A row has erupted between the Health and Safety Executive and members of the strategic forum over proposals to use safety legislation to force construction teams to put supply chains in position from an early planning stage.
Sir John Egan is understood to be using his position as chairman of the strategic forum to pressure the HSE into including proposals for integrated supply chains in a government consultation paper due to be published in September. If he is successful, the rules would eventually become part of the Construction (Design and Management) Regulations.

For its part, the HSE is unsure whether it is feasible for the control of construction project teams to be governed by safety legislation.

The HSE's head of construction policy, Steve Wright, said the issue of integrated supply teams would be included in the HSE's consultation document in September and put to the industry.

He said a firm decision was yet to be made on whether to use legislation to force firms to be part of an integrated supply team.
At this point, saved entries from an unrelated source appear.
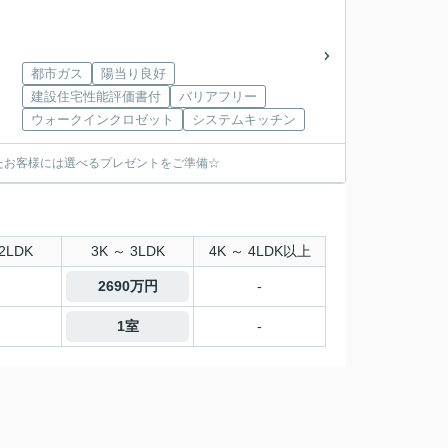
都市ガス
陽当り良好
建設住宅性能評価書付
バリアフリー
ウォークインクロゼット
システムキッチン
たお客様には選べるプレゼントをご準備☆
2LDK
3K ～ 3LDK
4K ～ 4LDK以上
2690万円
-
1室
-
He said: "The issues being looked at are what exactly an integrated supply team is, and what different types of models could be used."

It has to be something people want … safety cannot be used as a Trojan horse

Mike Cosman, head of construction, HSE

Rudi Klein, chief executive of the Specialist Engineering Contractors Group, said the issue of integration was a priority of the strategic forum.

He said the concern with the HSE is how the principle of the integrated supply teams is drafted within legislation. He said: "The construction industry will not change unless there is a legislative environment for change. This does not mean there is one catch-all model for supply-team integration for the whole industry – there can be lots of models for different sectors."

Mike Cosman, head of construction at the HSE, confirmed that there are still issues about whether the CDM regulations should be a vehicle for supply-team integration.